All my life I had been dreaming of a moment like this. Absolutely sure and filled with a creamy terror. The others were no doubt pressured by the same emotion. They closed in and their greed and fear reached a fever pitch in their faces. How many naturals can the luckiest Englishman ever pull off in a single night? Ah, do the math! Not six, not seven. The laws were against it.
In that moment I thought of myself walking by a tow-path near Newhaven when I was a child. A path by the river Ouse, my father egging me on to swim across the narrow river to a rusted abandoned tanker on the far side and pick off a barnacle. Memories from elsewhere.
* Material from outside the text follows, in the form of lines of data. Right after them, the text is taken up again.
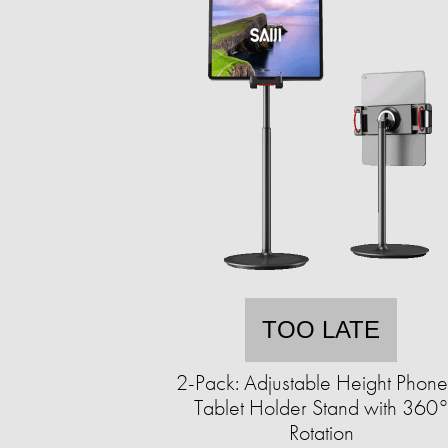
TOO LATE
2-Pack: Adjustable Height Phon
Tablet Holder Stand with 360
Rotation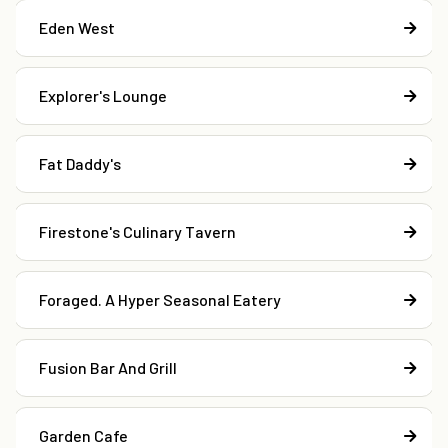
Eden West
Explorer's Lounge
Fat Daddy's
Firestone's Culinary Tavern
Foraged. A Hyper Seasonal Eatery
Fusion Bar And Grill
Garden Cafe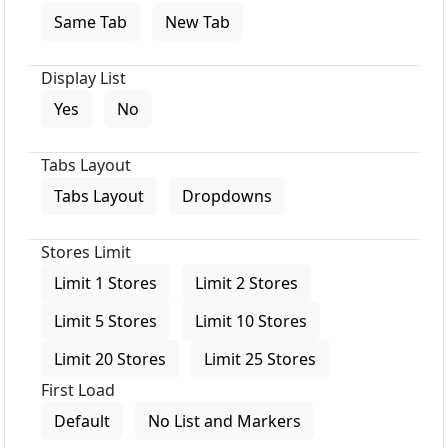
Same Tab
New Tab
Display List
Yes
No
Tabs Layout
Tabs Layout
Dropdowns
Stores Limit
Limit 1 Stores
Limit 2 Stores
Limit 5 Stores
Limit 10 Stores
Limit 20 Stores
Limit 25 Stores
First Load
Default
No List and Markers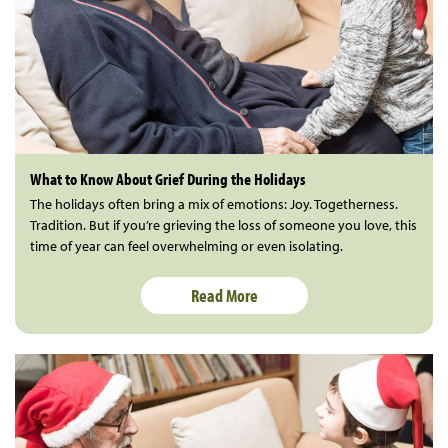
What to Know About Grief During the Holidays
The holidays often bring a mix of emotions: Joy. Togetherness.
Tradition. But if you’re grieving the loss of someone you love, this
time of year can feel overwhelming or even isolating.
Read More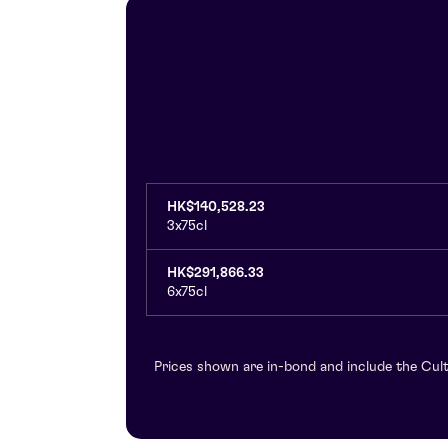
HK$140,528.23
3x75cl
HK$291,866.33
6x75cl
Prices shown are in-bond and include the Cult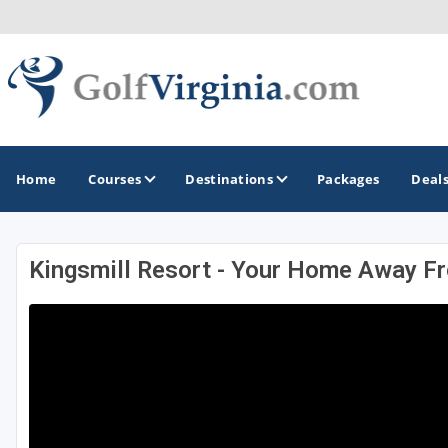
Home
Courses
Destinations
Packages
Deal
Kingsmill Resort - Your Home Away 
GOLF GUIDES & DESTINATIONS
Fairfax
Fredericksburg
Harrisonburg
Hot Springs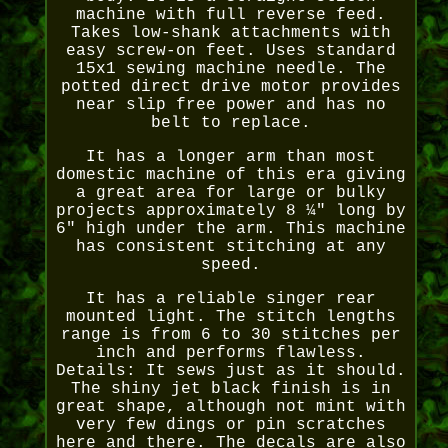
machine with full reverse feed.
Takes low-shank attachments with
easy screw-on feet. Uses standard
15x1 sewing machine needle. The
potted direct drive motor provides
near slip free power and has no
belt to replace.
It has a longer arm than most
domestic machine of this era giving
a great area for large or bulky
projects approximately 8 ¼" long by
6" high under the arm. This machine
has consistent stitching at any
speed.
It has a reliable singer rear
mounted light. The stitch lengths
range is from 6 to 30 stitches per
inch and performs flawless.
Details: It sews just as it should.
The shiny jet black finish is in
great shape, although not mint with
very few dings or pin scratches
here and there. The decals are also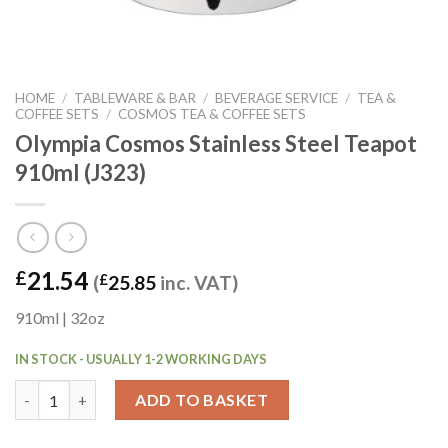
HOME
/
TABLEWARE & BAR
/
BEVERAGE SERVICE
/
TEA &
COFFEE SETS
/
COSMOS TEA & COFFEE SETS
Olympia Cosmos Stainless Steel Teapot
910ml (J323)
21.54
£
(
£
25.85
inc. VAT)
910ml | 32oz
IN STOCK - USUALLY 1-2 WORKING DAYS
Olympia Cosmos Stainless Steel Teapot 910ml (J323) quantity
ADD TO BASKET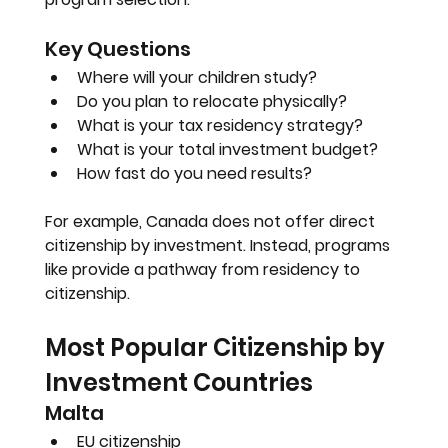
Key Questions
Where will your children study?
Do you plan to relocate physically?
What is your tax residency strategy?
What is your total investment budget?
How fast do you need results?
For example, Canada does not offer direct 
citizenship by investment. Instead, programs 
like provide a pathway from residency to 
citizenship.
Most Popular Citizenship by 
Investment Countries
Malta
EU citizenship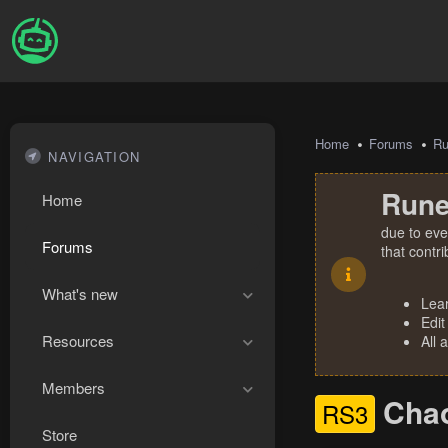
Home
Forums
R
NAVIGATION
Rune
Home
due to eve
Forums
that contr
What's new
Lea
Edit
Resources
All 
Members
Chao
RS3
Store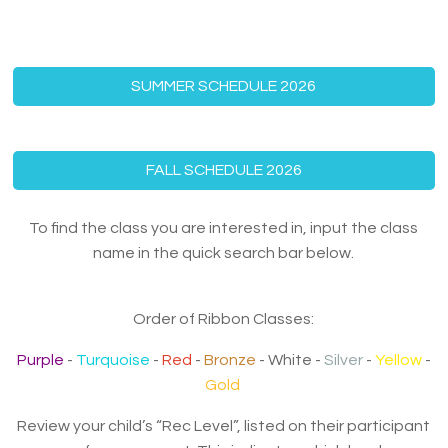
SUMMER SCHEDULE 2026
FALL SCHEDULE 2026
To find the class you are interested in, input the class
name in the quick search bar below.
Order of Ribbon Classes:
Purple
-
Turquoise
-
Red
-
Bronze
- White -
Silver
-
Yellow
-
Gold
Review your child’s “Rec Level”, listed on their participant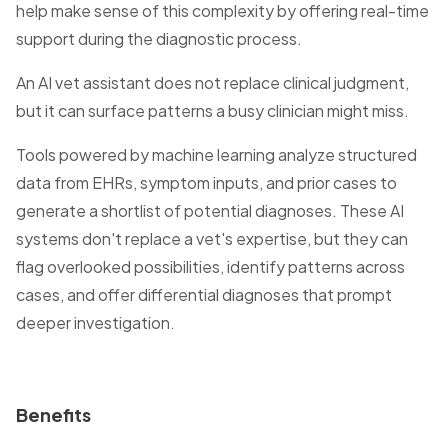
help make sense of this complexity by offering real-time
support during the diagnostic process.
An AI vet assistant does not replace clinical judgment,
but it can surface patterns a busy clinician might miss.
Tools powered by machine learning analyze structured
data from EHRs, symptom inputs, and prior cases to
generate a shortlist of potential diagnoses. These AI
systems don't replace a vet's expertise, but they can
flag overlooked possibilities, identify patterns across
cases, and offer differential diagnoses that prompt
deeper investigation.
Benefits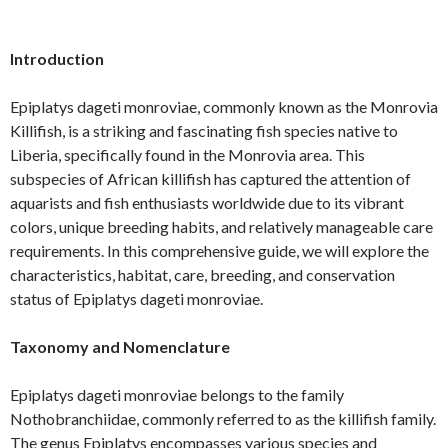
Introduction
Epiplatys dageti monroviae, commonly known as the Monrovia
Killifish, is a striking and fascinating fish species native to
Liberia, specifically found in the Monrovia area. This
subspecies of African killifish has captured the attention of
aquarists and fish enthusiasts worldwide due to its vibrant
colors, unique breeding habits, and relatively manageable care
requirements. In this comprehensive guide, we will explore the
characteristics, habitat, care, breeding, and conservation
status of Epiplatys dageti monroviae.
Taxonomy and Nomenclature
Epiplatys dageti monroviae belongs to the family
Nothobranchiidae, commonly referred to as the killifish family.
The genus Epiplatys encompasses various species and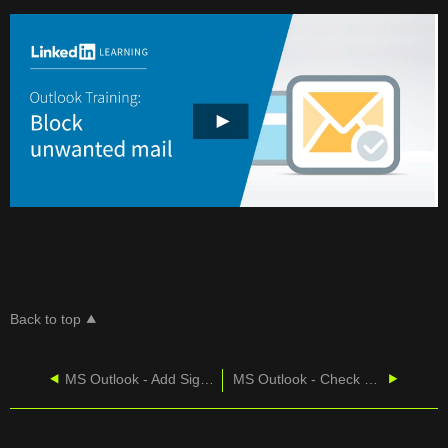
MAIL
Back to top
MS Outlook - Add Signatures To Messages
MS Outlook - Check Mailbox Size Limit in Classic Outlook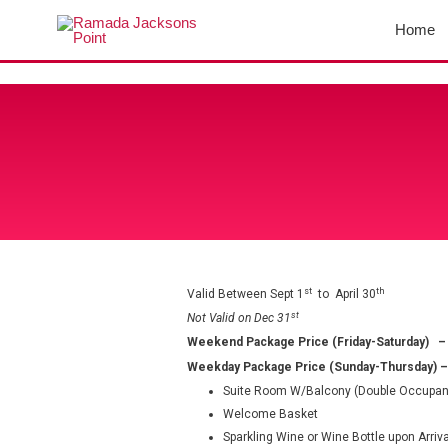
Skip
Home
to
content
st
th
Valid Between Sept 1
to April 30
st
Not Valid on Dec 31
Weekend Package Price (Friday-Saturday)
–
Weekday Package Price (Sunday-Thursday)
–
Suite Room W/Balcony (Double Occupan
Welcome Basket
Sparkling Wine or Wine Bottle upon Arriva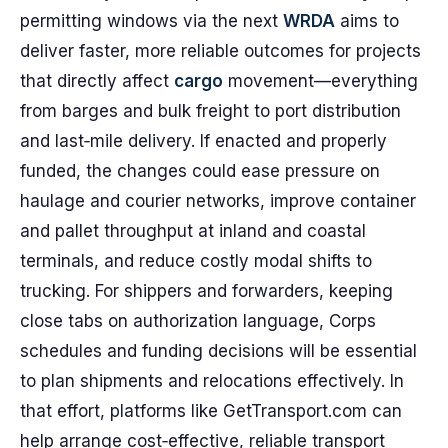
permitting windows via the next
WRDA
aims to
deliver faster, more reliable outcomes for projects
that directly affect
cargo
movement—everything
from barges and bulk freight to port distribution
and last‑mile delivery. If enacted and properly
funded, the changes could ease pressure on
haulage and courier networks, improve container
and pallet throughput at inland and coastal
terminals, and reduce costly modal shifts to
trucking. For shippers and forwarders, keeping
close tabs on authorization language, Corps
schedules and funding decisions will be essential
to plan shipments and relocations effectively. In
that effort, platforms like GetTransport.com can
help arrange cost‑effective, reliable transport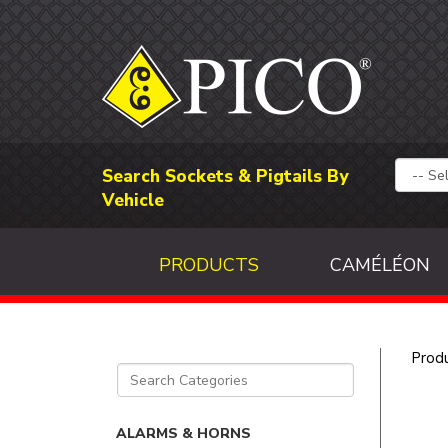
Search Sockets & Pigtails By
Vehicle
PRODUCTS
CAMÉLÉON
Prod
ALARMS & HORNS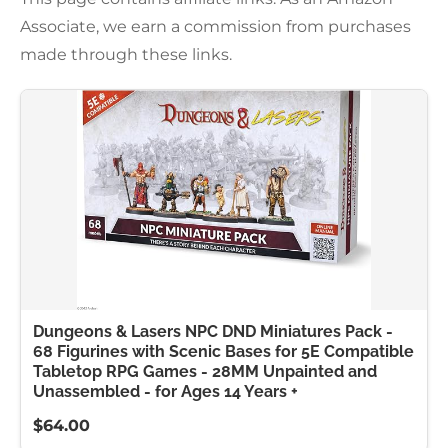
Associate, we earn a commission from purchases
made through these links.
Dungeons & Lasers NPC DND Miniatures Pack -
68 Figurines with Scenic Bases for 5E Compatible
Tabletop RPG Games - 28MM Unpainted and
Unassembled - for Ages 14 Years +
$64.00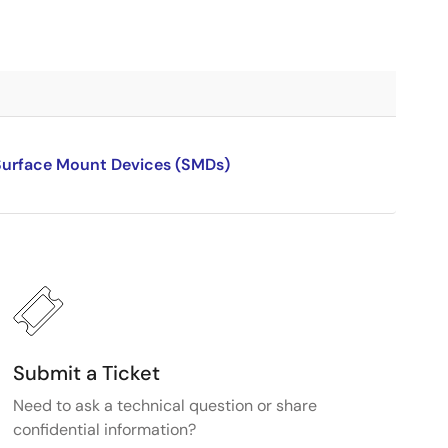
 Surface Mount Devices (SMDs)
Submit a Ticket
Need to ask a technical question or share
confidential information?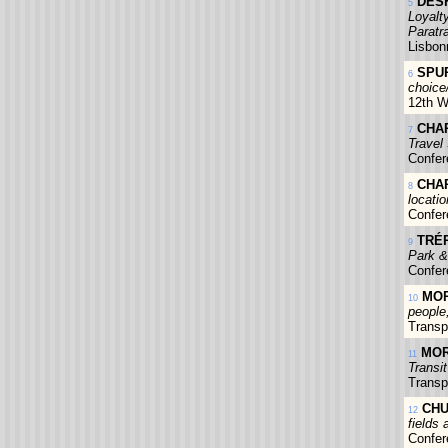
DESH
5
Loyalt
Paratr
Lisbon
SPUR
6
choice/
12th W
CHAP
7
Travel
Confer
CHAP
8
locati
Confer
TRÉP
9
Park &
Confer
MOR
10
people
Transp
MOR
11
Transi
Transp
CHU
12
fields 
Confer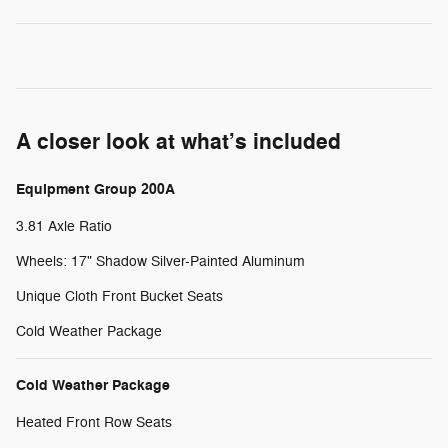
A closer look at what’s included
Equipment Group 200A
3.81 Axle Ratio
Wheels: 17" Shadow Silver-Painted Aluminum
Unique Cloth Front Bucket Seats
Cold Weather Package
Cold Weather Package
Heated Front Row Seats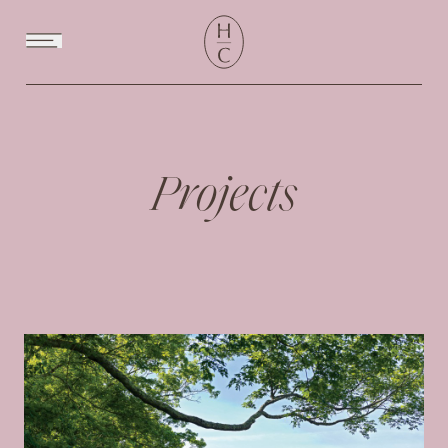
Menu
Projects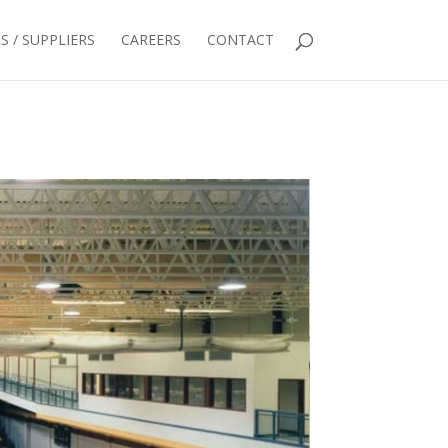
 / SUPPLIERS
CAREERS
CONTACT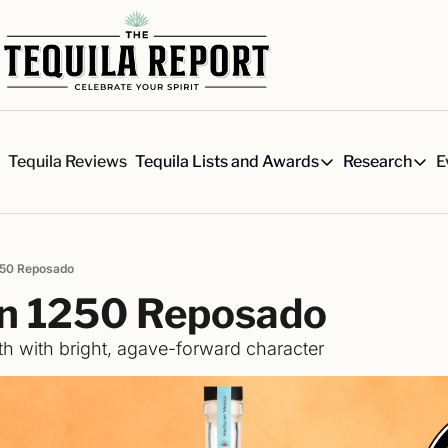
s
Tequila Reviews
E
Tequila Lists and Awards
Research
Tequila Lists and Awards
Researc
Our Top 150 Tequila Brand
Six 
A ranked list of our favorite
Our 
1250 Reposado
The Ultimate Craft Tequila 
Rese
́n 1250 Reposado
Our painstakingly researched 
Best-of Lists
h with bright, agave-forward character
The best for every situation:
Awards
Readers Choice Awards and 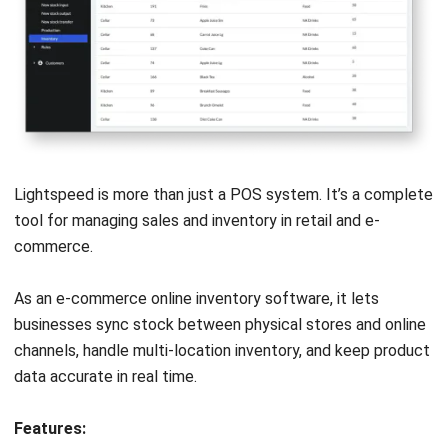
HashMicro
is Malaysia's ERP solution provider with the most
complete software suite for various industries, customizable
to unique needs of any business.
CONTACT US
Suite 61, Level 6, Lobby A, Wisma UOA II, No. 21, Jalan
Pinang, 50450 Kuala Lumpur W.P. Kuala Lumpur Malaysia
+60 360 430 755
+60 111 609 7620
hello@hashmicro.my
ERP SOLUTION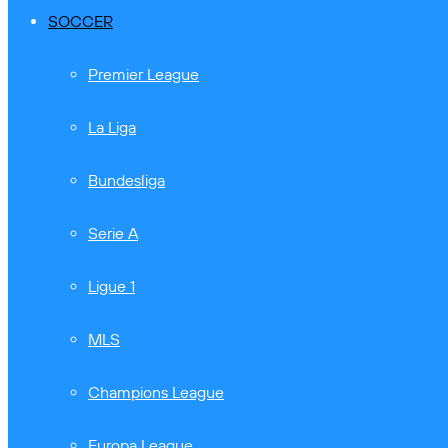
SOCCER
Premier League
La Liga
Bundesliga
Serie A
Ligue 1
MLS
Champions League
Europa League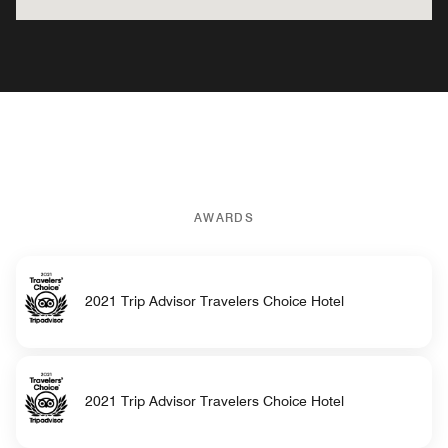
AWARDS
2021 Trip Advisor Travelers Choice Hotel
2021 Trip Advisor Travelers Choice Hotel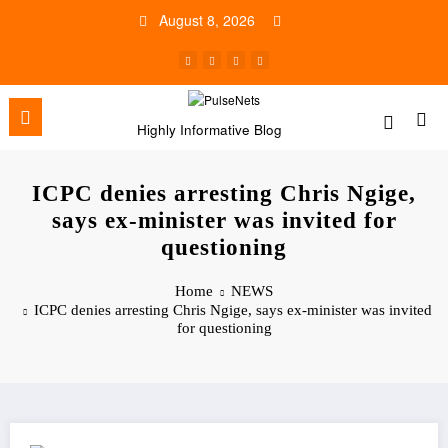
Skip
August 8, 2026
to
content
Highly Informative Blog
ICPC denies arresting Chris Ngige,
says ex-minister was invited for
questioning
Home
NEWS
ICPC denies arresting Chris Ngige, says ex-minister was invited
for questioning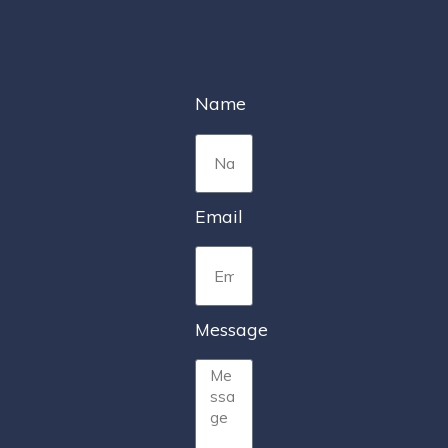
Name
Email
Message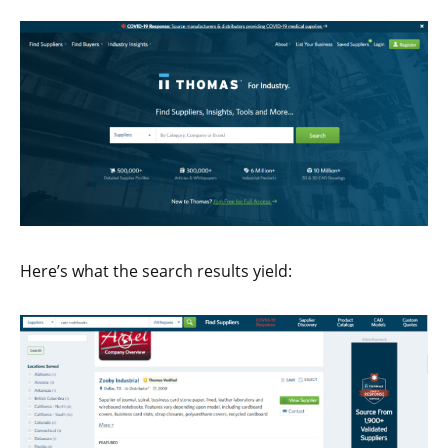
Here’s what the search results yield: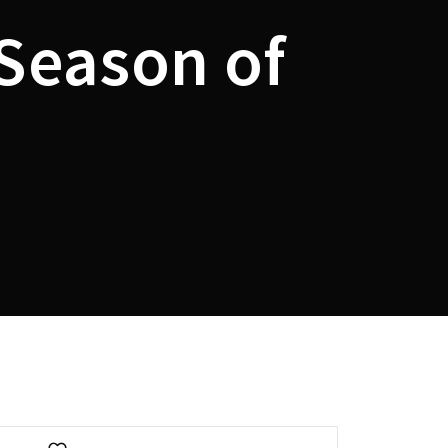
 Season of
assword?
I swam to the tanker and as I latched onto the weeds growing on the metal I began to sink, to drown, and the weeds came off in my hands and I couldn’t stay afloat except by hugging the rusted steel and I heard my father shouting to me from the bank, “No cowards in this family,” and there was a merry music of church bells from Piddinghoe nearby. “Fear no man,” my grandfather used to say in Latin. “No cowards in this family and no losers either: recall the regimental flags, old son.”
A breeze of summer rot and sea salt and a life yet to begin, and I swam back with a barnacle in my fist. The cards were turned.
“Natural.”
“Nine wins, nine wins.”
“Fuck!”
The player nearest me exploded in heartfelt grief.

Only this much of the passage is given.